Iwaizumi no entendió el peso de las últimas palabras de Tooru hasta al día siguiente, cuando descubrió que, definitivamente, ese joven que había entrado en su vida para ponerla patas arriba, ya no estaba.
Seis meses pasaron. Seis meses más en los que Hajime no tuvo ni una sola noticia sobre Oikawa Tooru. En esos seis meses, el joven de castaño cabello entendió que eso que sentía por el menor, y que no había hecho más que fortalecerse en su pecho desde su partida, era amor. Le tomó seis meses aceptar, atesorar y decidir que, cuando Tooru regresara, le entregaría todos esos sentimientos desinteresadamente. Dispuesto a aceptar esa rara situación porque le quería y porque el tiempo que habían pasado juntos era mucho más valioso que el que estaban separados.

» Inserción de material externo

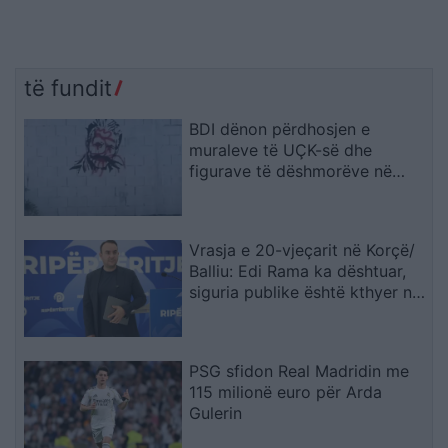
të fundit
BDI dënon përdhosjen e
muraleve të UÇK-së dhe
figurave të dëshmorëve në
Çair
Vrasja e 20-vjeçarit në Korçë/
Balliu: Edi Rama ka dështuar,
siguria publike është kthyer në
pasiguri kronike dhe thirrja
“Jepe dorëheqjen” merr tjetër
peshë
PSG sfidon Real Madridin me
115 milionë euro për Arda
Gulerin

Por ello, cuando la mañana del primer día de primavera se encontraron bajo el árbol de cerezo que se hallaba en la entrada de la preparatoria a la que asistían, Iwaizumi casi corrió a su encuentro. Sentía que su corazón latía con fiereza dentro de su pecho y que sus manos temblaban por la emoción reprimida. Anhelaba tocarle, para corroborar que efectivamente había regresado y que no era otra de las miles de alucinaciones que había tenido desde su partida. Cuando Tooru le tuvo delante, también contuvo el aliento; para él no habían sido más que veinticuatro horas, sin embargo, las lágrimas escaparon a sus ojos antes de que pudiera siquiera evitarlo.
“Iwa” susurró.
No entendía que sucedía, ni siquiera porque lloraba, pero realmente se sentía aliviado de estar junto a él de nuevo. Iwaizumi sonrió levemente y tomando una de sus manos, limpió sus lágrimas con la otra.
“Bienvenido” sonrió el mayor.
Tooru soltó una leve risita, las lágrimas nunca deteniendo su descenso por esas pálidas mejillas que tanto había añorado.

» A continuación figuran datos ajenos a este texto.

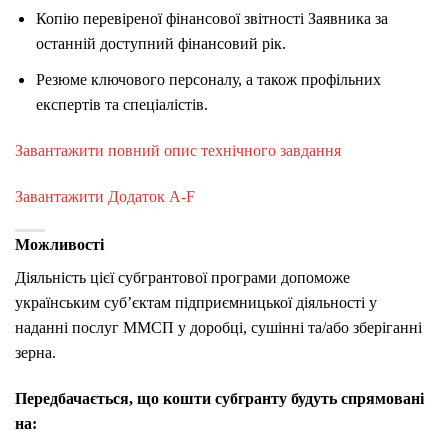
Копію перевіреної фінансової звітності Заявника за
останній доступний фінансовий рік.
Резюме ключового персоналу, а також профільних
експертів та спеціалістів.
Завантажити повний опис технічного завдання
Завантажити Додаток А-F
Можливості
Діяльність цієї субгрантової програми допоможе
українським суб’єктам підприємницької діяльності у
наданні послуг ММСП у доробці, сушінні та/або зберіганні
зерна.
Передбачається, що кошти субгранту будуть спрямовані
на:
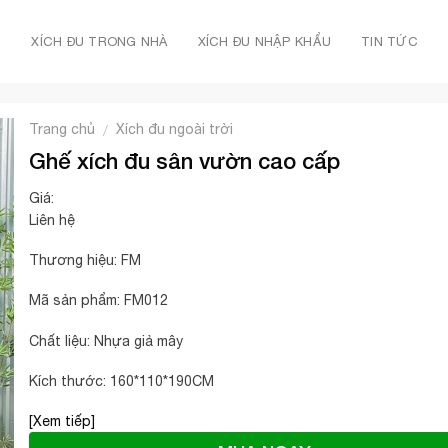
Ủ
XÍCH ĐU TRONG NHÀ
XÍCH ĐU NHẬP KHẨU
TIN TỨC
Trang chủ
Xích đu ngoài trời
/
Ghế xích đu sân vườn cao cấp
Giá:
Liên hệ
Thương hiệu: FM
Mã sản phẩm: FM012
Chất liệu: Nhựa giả mây
Kích thước: 160*110*190CM
[Xem tiếp]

“Te he echado de menos” añadió Hajime, decidiendo que ese era el momento de confesar lo que sentía, pues no sabía cuando tendría el valor de hacerlo de nuevo. “Y… te quiero Tooru, no me importa nada sobre tu desapareciendo seis meses yo… quiero pasar todo el tiempo que pueda junto a ti”.

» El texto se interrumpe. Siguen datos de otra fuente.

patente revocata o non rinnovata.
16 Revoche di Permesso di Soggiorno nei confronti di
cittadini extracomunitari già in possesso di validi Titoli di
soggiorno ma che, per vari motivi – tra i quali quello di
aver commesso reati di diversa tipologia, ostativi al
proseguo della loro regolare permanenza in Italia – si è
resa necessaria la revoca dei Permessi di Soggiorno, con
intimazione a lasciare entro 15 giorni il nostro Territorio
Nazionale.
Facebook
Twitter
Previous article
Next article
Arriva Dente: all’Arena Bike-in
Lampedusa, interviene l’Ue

Iwaizumi discernió como esa tristeza que siempre había caracterizado los ojos de Tooru, desaparecía por completo tras sus palabras y supo, en ese preciso instante, que iban a estar bien. Que no importaba cuan frío fuera el invierno separados, pues la calidez del reencuentro y el tiempo que pasaran juntos, sería capaz de cubrir con creces la distancia. Porque ningún otoño ni ningún invierno serían capaces de marchitar el amor que estaba floreciendo dentro de sus pechos como la más bella de las primaveras.
“¿Estaremos bien?” Oikawa dudó, sus dedos entrelazándose con los del contrario.
“Ya lo creo que sí” y con una suave sonrisa, Iwaizumi acercó su rostro al del contrario, dispuesto a sellar ese momento en una promesa silenciosa.